28/4/13


La impostergable terquedad de ser

Desde la constancia del pasar del tiempo, habla el ser.
Martin Heidegger. Tiempo y Ser.

La terquedad es una cualidad asociada con la obstinación, la tozudez, la ofuscación y un conjunto de calificativos generalmente relacionados a estados mentales de turbación o irreflexividad. Pero en muchas ocasiones lo que para unos asume tintes de terquedad, para otros es persistencia, perseverancia, convencimiento, certeza de que hay cosas que deben hacerse aun cuando no se cuenta con todas las facilidades.

En un contexto globalizado y marcado por la desidia ante lo nuevo y lo distinto-sobre todo cuando rompe los esquemas y jerarquías tradicionales-, esa terquedad se vuelve una necesidad impostergable e incluso, una cuestión de supervivencia. Una terquedad enemiga de los obstáculos, que va más allá del mero hecho de estar –que para algunos ya es bastante-y que se adentra en la lucha por SER, por existir, por mostrarse diferente en un mundo donde esas “malacrianzas” se pagan caro, a veces con el desconocimiento, con la exclusión… o con el ridículo.
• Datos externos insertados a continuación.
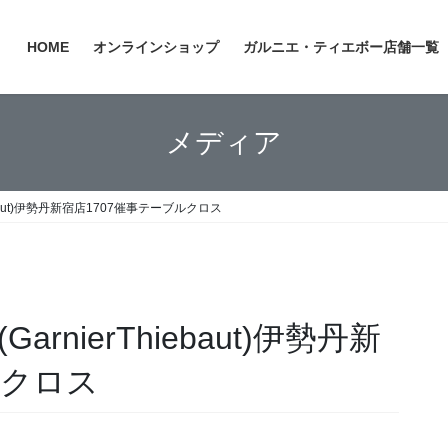
HOME
オンラインショップ
ガルニエ・ティエボー店舗一覧
メディア
ebaut)伊勢丹新宿店1707催事テーブルクロス
nierThiebaut)伊勢丹新
ルクロス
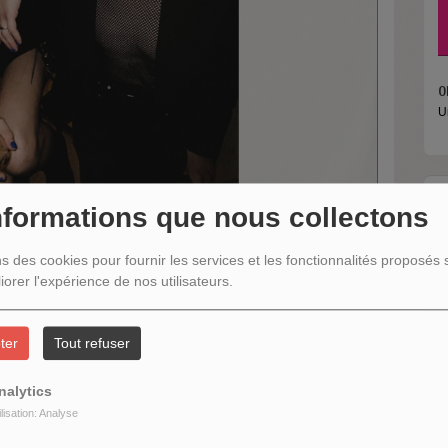
O
U
R
nformations que nous collectons
ns des cookies pour fournir les services et les fonctionnalités proposés s
iorer l'expérience de nos utilisateurs.
ter
Tout refuser
ntal
, Les Mercuriales sortent, le 29 mai, leur deuxième album, intitulé
leur premier disque y côtoient une veine plus mélodique, portant des
nalytics
ilisation: Analyse
 se dissolvent pour réapparaître sous un nouveau visage. Les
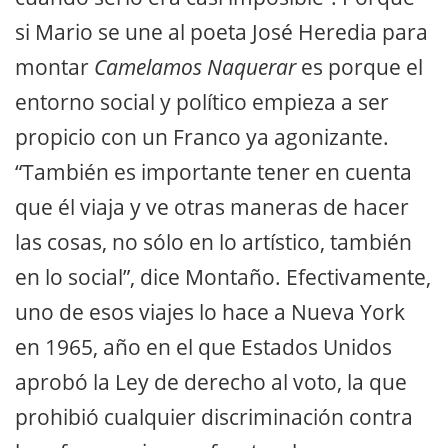
si Mario se une al poeta José Heredia para
montar
Camelamos Naquerar
es porque el
entorno social y político empieza a ser
propicio con un Franco ya agonizante.
“También es importante tener en cuenta
que él viaja y ve otras maneras de hacer
las cosas, no sólo en lo artístico, también
en lo social”, dice Montaño. Efectivamente,
uno de esos viajes lo hace a Nueva York
en 1965, año en el que Estados Unidos
aprobó la Ley de derecho al voto, la que
prohibió cualquier discriminación contra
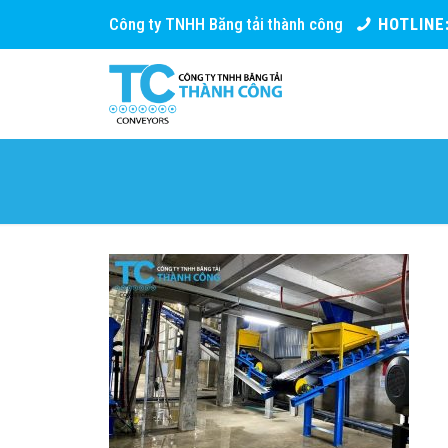
Công ty TNHH Băng tải thành công
HOTLINE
Para quienes nacimos en esta parte del mundo que califican de tercero y matizado por “la maldita circunstancia del agua por todas partes”, los fatalismos se han convertido en compañeros de viaje. Con frecuencia nos quejamos de aquellos que vienen desde afuera pero pocas veces reparamos en que esas mismas fatalidades geográficas, económicas, culturales, ideológicas, las reproducimos al interior de nuestras fronteras.

Si es difícil SER desde Cuba, mucho más difícil es SER fuera de la capital de Cuba; y al final, es la misma estructura centro-periferia, solo que trasladada a menor escala en una espiral descendiente que se va reproduciendo y causando los mismos efectos sociales y psicológicos, da igual si los polos son Francia-Marruecos, La Habana-Sancti Spíritus o Camagüey-Najasa. Pueden cambiar las posiciones, pueden variar los roles, pero las consecuencias se mantienen.

Y no se trata de atrincherarse en un pensamiento regionalista o chovinista, sino que es una cuestión de identidad cultural, de diversidad, de ocupar por derecho propio un lugar en el mapa simbólico que nos hace existir ante los otros y también ante nosotros, lo cual es sumamente importante.

Estamos hablando de las mismas lógicas que llaman a preservar las lenguas autóctonas, los bailes tradicionales, solo que a veces pecamos de un pensamiento folclorista que concibe la cultura como lo que ya fue, lo que pasó, y no nos percatamos que la cultura es un proceso dinámico, que se (re)produce diariamente y que puede tener tanta importancia una expresión centenaria, como una que está en proceso de gestación. No solo debemos proteger aquello que nos HIZO singulares, también hay que tomar en cuenta aquello que nos HACE o lo que nos HARÁ.

Por eso, desarrollar y mantener un festival de Videoarte en Camagüey es un propósito que a todas luces destila terquedad, pero terquedad de la buena. Se puede ser crítico, defensor o detractor del resultado final, la manifestación artística puede gustarle o no, pero solamente la persistencia de y por SER, de luchar a brazo partido contra la falta de recursos, el inmovilismo, las incomprensiones y toda una larga lista de etcéteras, ya hace que el proyecto de por sí tenga un valor innegable, difícil de desconocer.

Hoy, cuando este evento va llegando al final de su quinta edición, podría pensarse que tiene detrás una cantidad mayúscula de aseguramientos y organizadores, pero en su esencia, y más allá de los consabidos discursos de agradecimientos, lo que late es la voluntad de un grupo de personas e instituciones empeñadas en defender una idea que los hace y nos hace SER; solo eso… aunque a decir verdad, tampoco necesita mucho más: allí está lo imprescindible, y lo que falta, aparece sobre la marcha, es solo una cuestión de actitud.

Por: José Raúl Gallego Ramos / Equipo del Festival Internacional de Videoarte de Camagüey.